In this summary of Ta-Ra-Ra-Boom-De-Ay by Simon Napier-Bell,You’ll also learn

  • how copyright law changed the world of music;
  • how alcohol consumption boosted music sales; and
  • what the Hells Angels charged for security services in 1969.

Ta-Ra-Ra-Boom-De-Ay Key Idea #1: The modern music business took its first steps with the invention of copyright law and the record player.

Music has been around in one form or another for millennia. And yet, in the grand scheme of things, it was only recently that songs began to be seen as individual, rather than common, property.

This distinction emerged with the first copyright laws, which not only created a new branch of the legal system, but also a new publishing market for songs.

It began in 1710 when the British court of law first recognized authors as having rights over what they wrote. Suddenly, authors now owned their work and got royalties from each sale.

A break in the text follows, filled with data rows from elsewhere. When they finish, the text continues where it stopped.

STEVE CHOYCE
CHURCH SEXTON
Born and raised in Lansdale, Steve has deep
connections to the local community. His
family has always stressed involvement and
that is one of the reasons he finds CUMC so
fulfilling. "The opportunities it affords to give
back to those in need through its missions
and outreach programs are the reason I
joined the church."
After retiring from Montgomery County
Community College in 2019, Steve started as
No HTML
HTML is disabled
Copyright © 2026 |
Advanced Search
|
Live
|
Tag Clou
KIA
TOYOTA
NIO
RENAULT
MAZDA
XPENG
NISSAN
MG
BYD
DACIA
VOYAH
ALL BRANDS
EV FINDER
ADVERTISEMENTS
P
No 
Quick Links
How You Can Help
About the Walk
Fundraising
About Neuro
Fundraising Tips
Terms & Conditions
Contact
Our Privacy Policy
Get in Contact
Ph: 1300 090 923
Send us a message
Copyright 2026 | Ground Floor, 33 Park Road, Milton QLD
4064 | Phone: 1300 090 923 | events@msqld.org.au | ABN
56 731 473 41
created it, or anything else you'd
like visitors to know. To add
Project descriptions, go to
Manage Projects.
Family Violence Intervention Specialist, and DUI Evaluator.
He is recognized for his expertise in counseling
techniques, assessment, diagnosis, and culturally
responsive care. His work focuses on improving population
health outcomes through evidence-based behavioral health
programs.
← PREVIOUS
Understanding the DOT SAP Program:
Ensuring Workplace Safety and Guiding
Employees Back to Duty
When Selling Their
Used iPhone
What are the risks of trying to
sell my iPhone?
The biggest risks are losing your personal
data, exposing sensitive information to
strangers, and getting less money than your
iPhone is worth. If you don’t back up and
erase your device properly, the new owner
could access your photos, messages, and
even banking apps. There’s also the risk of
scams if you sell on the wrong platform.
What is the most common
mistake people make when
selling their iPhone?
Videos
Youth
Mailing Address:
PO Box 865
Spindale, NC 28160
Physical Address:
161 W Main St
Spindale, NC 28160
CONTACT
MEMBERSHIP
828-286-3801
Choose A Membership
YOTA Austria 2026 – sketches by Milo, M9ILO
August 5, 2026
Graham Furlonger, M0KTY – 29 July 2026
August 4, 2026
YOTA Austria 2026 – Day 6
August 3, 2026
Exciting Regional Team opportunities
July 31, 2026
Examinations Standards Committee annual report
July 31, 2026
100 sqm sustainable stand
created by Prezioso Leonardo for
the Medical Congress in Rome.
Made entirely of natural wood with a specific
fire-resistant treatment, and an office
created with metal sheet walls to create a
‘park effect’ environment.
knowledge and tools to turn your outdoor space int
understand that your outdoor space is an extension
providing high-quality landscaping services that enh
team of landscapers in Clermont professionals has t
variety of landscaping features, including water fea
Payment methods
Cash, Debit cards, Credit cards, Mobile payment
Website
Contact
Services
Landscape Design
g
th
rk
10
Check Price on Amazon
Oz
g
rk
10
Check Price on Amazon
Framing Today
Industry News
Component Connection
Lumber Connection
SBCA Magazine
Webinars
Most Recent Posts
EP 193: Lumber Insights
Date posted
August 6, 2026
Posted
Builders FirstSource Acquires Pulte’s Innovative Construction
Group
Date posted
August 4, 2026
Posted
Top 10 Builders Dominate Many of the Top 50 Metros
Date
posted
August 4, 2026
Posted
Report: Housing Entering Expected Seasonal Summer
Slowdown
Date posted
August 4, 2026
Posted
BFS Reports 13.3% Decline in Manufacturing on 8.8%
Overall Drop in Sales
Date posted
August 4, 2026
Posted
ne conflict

This led to the first music publishing house, Chappell & Co., which was founded in the early nineteenth century after the owner of a piano shop, Samuel Chappell, joined forces with the famous pianist Johann Baptist Cramer. Soon they were collecting, publishing and selling Cramer’s sheet music to the public.

Naturally, it wasn’t long before others noticed that publishing sheet music was an easier and more profitable way for artists to make money than playing concerts. And the general public loved it because they could buy the sheet music, play the songs in their homes and hear music that they would never have access to otherwise.

But the world of music publishing really exploded at the end of the nineteenth century, when an innovation known as the phonograph opened up the doors for a whole new revenue stream.

In 1877, Thomas Edison produced the first commercial record player, making it possible for people to play recorded music in their homes.

For publishing companies, this meant they could now turn their attention away from sheet music and to the much more profitable world of records.

Sheet music could last years before it became worn down and tattered enough for a family to buy another copy, whereas a record would get played and replayed at such a rate that buying another one was practically inevitable.

Ta-Ra-Ra-Boom-De-Ay Key Idea #2: Irving Berlin revolutionized popular music by changing its beat.

In the current age of instant access to music, it can be hard to recall or even imagine the thrill of bringing a record into your home for the first time. But when the public started buying records for home listening in mass quantities, the music industry exploded; before long, pop music was born.

Many new pop stars also emerged, and with songs like “Blue Skies,” “What’ll I do?” and “Always,” Irving Berlin would go on to be considered the quintessential American singer-songwriter.

Born in 1888 as Israel Isidore Berlin, his family left Russia for the United States when he was just three years old. His father died when he was eight, prompting him to leave home with little more than the dream of being a singer in cafés.

It was a rough start: while living on the streets, he found meager pay selling newspapers and working odd jobs, enough to earn him a room in a derelict warehouse for 15 cents a night.

But his love of music never wavered, and he soon began writing his own songs, one of which, “Dorando,” put him on the path to superstardom.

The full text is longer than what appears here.